In 1963, he featured in a four-match friendly series against China in their tour to Pakistan, and after a few months served as vice-captain behind Mohammad Amin at the 1964 Summer Olympics qualification. In his last year with the national team, Abid captained the national squad in an away friendly against China in October 1964, and later during Soviet Union based club Neftyanik tour to Pakistan a month later.

== Coaching career ==
In 1969, Abid coached East Pakistan WAPDA to win the Dhaka Second Division League while continuing his playing career. He began representing the club as player-cum-coach in the Dhaka First Division League from 1970.

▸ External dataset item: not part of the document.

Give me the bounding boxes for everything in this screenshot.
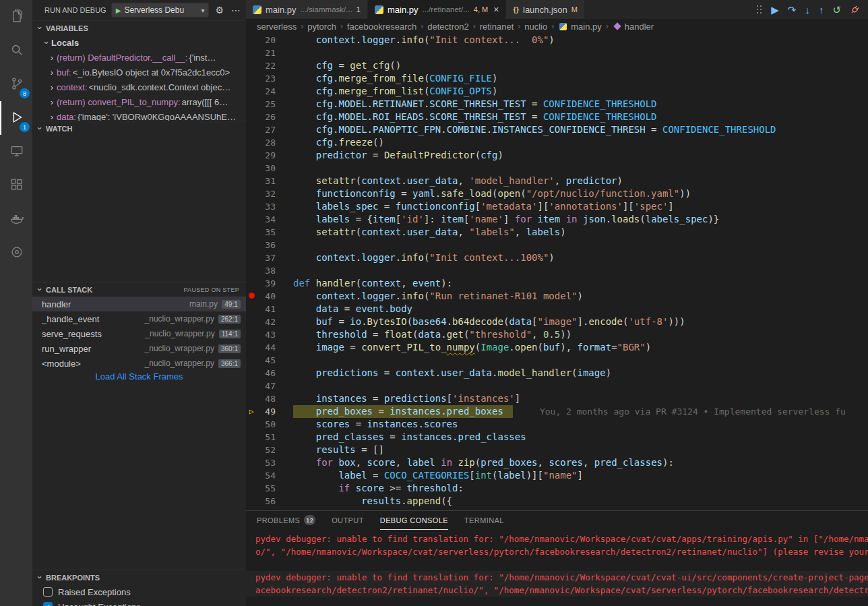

== Personal life and death ==
Abid's brother Moosa Ghazi was also a footballer who played for the Pakistan national team. After the fall of Dhaka in 1971, both were arrested by the Indian Army and made prisoners of war. When he was released in 1973 and reached Lahore, he was made the coach of the Punjab football team. After his contract expired, Ghazi faced financial difficulties and took a job as a welder in the Karachi Shipyard. Later, KESC appointed Abid as the team's coach on a contract basis, who also started running a sports goods shop in Bhutta Village, but he was later forced to close it.
"I am ashamed that Pakistan’s former national football captain Abid Ghazi’s son sold all [his] belongings for [his] father’s treatment. Ghazi sahib is on his death bed in the poorest condition. He was Pakistan football team’s captain. Is that how a nation should treat its heroes?"

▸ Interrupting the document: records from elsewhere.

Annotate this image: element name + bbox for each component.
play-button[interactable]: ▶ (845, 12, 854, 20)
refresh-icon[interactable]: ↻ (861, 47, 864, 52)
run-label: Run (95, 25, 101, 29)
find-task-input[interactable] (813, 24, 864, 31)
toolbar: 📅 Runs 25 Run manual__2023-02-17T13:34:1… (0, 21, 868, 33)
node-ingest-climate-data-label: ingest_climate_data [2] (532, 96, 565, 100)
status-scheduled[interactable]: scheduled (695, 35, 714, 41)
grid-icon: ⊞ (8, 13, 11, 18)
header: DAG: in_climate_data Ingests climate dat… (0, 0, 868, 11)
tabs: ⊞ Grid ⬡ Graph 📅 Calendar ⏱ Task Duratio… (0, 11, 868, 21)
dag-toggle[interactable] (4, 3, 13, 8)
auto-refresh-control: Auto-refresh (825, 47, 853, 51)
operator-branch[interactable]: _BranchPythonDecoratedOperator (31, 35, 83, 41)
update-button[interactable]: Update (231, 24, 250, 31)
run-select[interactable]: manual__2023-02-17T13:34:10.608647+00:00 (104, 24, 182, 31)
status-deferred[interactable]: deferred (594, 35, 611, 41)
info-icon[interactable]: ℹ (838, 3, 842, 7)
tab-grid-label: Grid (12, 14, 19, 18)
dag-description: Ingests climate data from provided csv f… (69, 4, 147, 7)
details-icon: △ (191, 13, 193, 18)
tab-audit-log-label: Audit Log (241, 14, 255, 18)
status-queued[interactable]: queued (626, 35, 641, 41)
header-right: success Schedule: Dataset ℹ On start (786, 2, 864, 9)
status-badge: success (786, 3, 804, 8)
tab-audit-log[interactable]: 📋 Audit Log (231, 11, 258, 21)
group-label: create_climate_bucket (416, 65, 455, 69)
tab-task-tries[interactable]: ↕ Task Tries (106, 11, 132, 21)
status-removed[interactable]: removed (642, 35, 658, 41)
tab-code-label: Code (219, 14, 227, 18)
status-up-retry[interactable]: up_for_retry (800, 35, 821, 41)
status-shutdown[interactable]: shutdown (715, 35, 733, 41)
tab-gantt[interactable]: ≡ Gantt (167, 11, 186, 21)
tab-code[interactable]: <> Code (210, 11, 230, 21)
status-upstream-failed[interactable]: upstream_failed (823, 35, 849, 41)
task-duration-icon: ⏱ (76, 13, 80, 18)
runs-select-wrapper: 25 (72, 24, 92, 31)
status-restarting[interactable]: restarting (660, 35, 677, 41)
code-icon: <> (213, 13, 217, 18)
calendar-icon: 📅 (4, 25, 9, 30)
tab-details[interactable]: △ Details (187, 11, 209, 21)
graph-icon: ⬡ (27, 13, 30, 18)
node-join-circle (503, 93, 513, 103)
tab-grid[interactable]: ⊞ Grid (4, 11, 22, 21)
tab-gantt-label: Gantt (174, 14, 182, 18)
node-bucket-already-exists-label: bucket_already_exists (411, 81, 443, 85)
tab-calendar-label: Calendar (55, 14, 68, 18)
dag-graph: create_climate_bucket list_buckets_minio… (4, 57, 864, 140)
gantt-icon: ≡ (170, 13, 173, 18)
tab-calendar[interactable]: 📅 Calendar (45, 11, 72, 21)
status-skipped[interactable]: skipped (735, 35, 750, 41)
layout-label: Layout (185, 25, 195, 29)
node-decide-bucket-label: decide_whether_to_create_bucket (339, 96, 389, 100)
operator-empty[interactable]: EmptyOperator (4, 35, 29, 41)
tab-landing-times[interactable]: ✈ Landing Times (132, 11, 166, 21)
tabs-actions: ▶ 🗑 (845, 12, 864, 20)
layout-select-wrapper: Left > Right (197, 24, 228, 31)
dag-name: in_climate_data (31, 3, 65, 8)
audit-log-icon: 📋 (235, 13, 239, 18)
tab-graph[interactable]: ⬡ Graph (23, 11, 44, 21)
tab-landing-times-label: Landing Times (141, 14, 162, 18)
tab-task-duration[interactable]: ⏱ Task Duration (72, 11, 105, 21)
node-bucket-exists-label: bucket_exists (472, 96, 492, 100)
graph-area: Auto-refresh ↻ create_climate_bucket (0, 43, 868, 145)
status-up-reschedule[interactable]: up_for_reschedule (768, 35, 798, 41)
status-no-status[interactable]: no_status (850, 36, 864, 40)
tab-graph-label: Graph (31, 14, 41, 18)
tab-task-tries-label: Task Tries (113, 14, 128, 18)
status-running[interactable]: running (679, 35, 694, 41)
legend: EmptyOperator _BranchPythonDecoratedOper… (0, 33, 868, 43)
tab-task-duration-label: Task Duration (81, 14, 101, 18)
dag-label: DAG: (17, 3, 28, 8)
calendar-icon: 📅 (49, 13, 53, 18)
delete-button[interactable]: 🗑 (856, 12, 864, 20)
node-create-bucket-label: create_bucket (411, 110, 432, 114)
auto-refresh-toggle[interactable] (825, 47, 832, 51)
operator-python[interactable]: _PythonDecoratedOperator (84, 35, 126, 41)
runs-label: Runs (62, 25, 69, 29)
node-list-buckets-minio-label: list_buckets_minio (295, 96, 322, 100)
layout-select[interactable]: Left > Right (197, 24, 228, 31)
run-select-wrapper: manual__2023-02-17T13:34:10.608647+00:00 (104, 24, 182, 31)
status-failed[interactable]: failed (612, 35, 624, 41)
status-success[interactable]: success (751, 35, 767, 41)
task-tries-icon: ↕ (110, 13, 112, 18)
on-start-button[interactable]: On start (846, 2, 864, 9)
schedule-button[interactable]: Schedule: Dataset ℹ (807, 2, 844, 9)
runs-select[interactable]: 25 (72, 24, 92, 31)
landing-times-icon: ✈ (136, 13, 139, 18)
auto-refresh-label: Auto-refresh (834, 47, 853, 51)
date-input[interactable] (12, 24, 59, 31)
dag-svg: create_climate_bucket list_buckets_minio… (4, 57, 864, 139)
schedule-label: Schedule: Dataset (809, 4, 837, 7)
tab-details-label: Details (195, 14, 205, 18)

— Fakhar-e-Alam (@falamb3) on Twitter regarding Abid's condition on 8 December 2015.

On 6 May 2014, The News International reported that Ghazi was on death bed, and in dire need of financial help without anyone to support him. In December 2015, Pakistani singer Fakhar-e-Alam tweeted on his Twitter handle that Ghazi's son sold all his belongings for his father's treatment, and that he was in his poorest condition. He died soon after on 14 January 2016, at the age of 81. His situation also matched with former Pakistan national team captains such as Muhammad Umer, Abdul Ghafoor, Qadir Bakhsh, and his brother Moosa, who died enduring similar hardship.